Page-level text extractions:
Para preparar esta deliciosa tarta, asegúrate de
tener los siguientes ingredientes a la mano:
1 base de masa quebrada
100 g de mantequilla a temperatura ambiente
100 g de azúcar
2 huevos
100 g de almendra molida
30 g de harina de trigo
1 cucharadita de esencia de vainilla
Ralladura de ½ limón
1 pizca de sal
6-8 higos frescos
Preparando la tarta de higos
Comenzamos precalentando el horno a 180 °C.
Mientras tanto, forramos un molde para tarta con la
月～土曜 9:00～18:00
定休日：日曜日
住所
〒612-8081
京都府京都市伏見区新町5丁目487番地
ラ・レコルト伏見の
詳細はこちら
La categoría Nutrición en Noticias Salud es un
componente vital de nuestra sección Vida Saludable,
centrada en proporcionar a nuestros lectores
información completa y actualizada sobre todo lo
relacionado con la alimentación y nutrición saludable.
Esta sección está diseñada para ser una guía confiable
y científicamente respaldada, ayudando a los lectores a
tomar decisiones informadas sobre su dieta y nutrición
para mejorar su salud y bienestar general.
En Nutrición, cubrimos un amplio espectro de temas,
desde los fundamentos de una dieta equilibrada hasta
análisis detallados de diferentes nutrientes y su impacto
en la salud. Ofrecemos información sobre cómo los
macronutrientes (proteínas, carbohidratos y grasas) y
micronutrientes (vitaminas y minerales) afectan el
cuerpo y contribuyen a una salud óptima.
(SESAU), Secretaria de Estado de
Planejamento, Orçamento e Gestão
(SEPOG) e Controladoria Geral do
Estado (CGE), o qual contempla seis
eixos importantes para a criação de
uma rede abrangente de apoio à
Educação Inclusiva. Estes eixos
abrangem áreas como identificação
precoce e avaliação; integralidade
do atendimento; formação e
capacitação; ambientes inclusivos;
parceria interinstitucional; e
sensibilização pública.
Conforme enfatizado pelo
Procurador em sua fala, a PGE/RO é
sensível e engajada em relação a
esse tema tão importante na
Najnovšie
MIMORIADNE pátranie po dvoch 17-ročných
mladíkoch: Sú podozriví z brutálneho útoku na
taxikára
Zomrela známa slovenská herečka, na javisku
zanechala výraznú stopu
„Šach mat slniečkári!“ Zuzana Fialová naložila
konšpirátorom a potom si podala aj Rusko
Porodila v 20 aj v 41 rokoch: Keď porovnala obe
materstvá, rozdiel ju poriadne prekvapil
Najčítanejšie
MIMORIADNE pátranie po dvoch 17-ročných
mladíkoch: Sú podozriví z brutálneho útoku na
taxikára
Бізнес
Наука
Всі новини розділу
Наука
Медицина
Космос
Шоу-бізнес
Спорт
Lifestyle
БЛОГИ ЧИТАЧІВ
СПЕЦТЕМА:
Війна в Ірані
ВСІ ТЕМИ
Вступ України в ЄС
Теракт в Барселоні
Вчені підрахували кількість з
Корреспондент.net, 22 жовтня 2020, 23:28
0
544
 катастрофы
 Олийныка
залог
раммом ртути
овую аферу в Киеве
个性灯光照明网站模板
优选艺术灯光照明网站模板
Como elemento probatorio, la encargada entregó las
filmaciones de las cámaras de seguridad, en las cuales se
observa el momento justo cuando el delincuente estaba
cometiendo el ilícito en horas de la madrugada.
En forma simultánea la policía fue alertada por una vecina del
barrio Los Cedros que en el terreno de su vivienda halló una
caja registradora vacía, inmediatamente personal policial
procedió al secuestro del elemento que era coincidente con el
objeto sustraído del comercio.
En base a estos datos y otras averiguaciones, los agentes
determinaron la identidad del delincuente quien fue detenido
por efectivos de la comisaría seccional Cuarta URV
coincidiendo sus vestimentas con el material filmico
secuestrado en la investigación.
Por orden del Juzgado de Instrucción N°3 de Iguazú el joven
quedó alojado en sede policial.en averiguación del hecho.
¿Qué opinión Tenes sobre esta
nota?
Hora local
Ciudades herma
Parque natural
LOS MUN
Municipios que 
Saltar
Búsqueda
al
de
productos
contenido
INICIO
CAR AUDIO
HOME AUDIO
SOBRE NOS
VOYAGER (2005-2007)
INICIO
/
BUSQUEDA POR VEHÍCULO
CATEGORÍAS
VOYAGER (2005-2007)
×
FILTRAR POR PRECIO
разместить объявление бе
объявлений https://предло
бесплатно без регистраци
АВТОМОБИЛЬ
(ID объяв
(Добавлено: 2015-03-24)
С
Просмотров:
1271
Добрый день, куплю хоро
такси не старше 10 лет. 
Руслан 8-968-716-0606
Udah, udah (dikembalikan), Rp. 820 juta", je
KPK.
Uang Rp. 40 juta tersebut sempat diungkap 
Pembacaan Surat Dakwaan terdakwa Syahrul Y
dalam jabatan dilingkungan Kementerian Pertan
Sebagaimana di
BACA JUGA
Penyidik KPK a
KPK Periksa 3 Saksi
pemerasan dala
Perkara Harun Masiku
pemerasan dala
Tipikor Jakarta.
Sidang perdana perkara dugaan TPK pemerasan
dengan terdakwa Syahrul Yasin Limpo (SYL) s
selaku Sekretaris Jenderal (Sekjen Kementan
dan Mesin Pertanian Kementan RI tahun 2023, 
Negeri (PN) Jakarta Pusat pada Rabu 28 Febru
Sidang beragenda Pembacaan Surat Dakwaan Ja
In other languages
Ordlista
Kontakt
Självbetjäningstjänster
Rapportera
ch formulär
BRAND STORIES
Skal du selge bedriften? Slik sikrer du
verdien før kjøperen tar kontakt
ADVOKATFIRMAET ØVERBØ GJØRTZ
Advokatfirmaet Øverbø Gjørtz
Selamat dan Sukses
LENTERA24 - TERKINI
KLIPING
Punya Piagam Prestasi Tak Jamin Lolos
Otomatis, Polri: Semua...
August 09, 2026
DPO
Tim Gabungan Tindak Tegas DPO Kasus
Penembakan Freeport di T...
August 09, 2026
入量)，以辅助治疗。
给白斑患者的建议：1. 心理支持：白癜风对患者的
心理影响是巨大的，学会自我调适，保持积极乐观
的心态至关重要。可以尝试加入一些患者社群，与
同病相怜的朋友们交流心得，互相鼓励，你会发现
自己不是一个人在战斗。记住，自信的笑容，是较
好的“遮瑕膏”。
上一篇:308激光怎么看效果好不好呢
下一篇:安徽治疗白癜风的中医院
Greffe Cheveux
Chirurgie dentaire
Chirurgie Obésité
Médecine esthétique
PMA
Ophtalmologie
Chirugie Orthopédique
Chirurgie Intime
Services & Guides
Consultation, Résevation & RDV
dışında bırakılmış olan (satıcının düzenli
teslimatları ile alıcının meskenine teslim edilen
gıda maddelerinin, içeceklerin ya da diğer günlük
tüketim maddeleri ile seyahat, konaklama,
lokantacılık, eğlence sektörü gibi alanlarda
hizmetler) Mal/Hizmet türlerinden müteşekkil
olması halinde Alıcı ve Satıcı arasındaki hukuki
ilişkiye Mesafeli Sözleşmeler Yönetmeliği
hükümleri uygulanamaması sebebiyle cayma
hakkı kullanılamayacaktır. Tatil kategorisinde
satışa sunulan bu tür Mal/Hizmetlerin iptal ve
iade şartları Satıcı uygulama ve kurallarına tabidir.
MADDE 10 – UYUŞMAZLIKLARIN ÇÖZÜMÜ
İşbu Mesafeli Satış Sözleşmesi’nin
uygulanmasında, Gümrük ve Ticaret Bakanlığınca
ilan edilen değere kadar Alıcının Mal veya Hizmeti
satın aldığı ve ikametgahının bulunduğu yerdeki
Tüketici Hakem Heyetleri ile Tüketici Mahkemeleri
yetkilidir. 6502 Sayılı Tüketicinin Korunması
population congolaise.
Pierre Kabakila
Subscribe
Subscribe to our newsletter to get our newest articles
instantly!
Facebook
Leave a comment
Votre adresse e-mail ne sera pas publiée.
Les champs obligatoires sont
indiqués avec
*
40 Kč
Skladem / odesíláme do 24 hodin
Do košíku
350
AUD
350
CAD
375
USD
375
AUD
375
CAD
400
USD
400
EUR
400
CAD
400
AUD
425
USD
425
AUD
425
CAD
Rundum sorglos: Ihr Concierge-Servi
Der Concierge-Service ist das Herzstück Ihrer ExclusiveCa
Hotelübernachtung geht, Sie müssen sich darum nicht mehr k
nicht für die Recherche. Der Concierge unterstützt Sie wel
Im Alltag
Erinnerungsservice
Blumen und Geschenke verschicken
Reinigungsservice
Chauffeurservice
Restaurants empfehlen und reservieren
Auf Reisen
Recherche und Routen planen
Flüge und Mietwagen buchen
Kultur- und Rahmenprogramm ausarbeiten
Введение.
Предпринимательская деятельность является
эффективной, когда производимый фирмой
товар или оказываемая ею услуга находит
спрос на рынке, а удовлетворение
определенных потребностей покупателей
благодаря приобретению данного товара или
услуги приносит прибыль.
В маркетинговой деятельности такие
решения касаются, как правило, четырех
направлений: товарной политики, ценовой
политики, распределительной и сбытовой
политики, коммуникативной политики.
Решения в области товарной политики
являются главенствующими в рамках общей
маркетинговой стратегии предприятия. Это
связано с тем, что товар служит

What is being asked:
How many lines in the records above contain the word "Surat"? Reply with the number alone.

Final answer:
2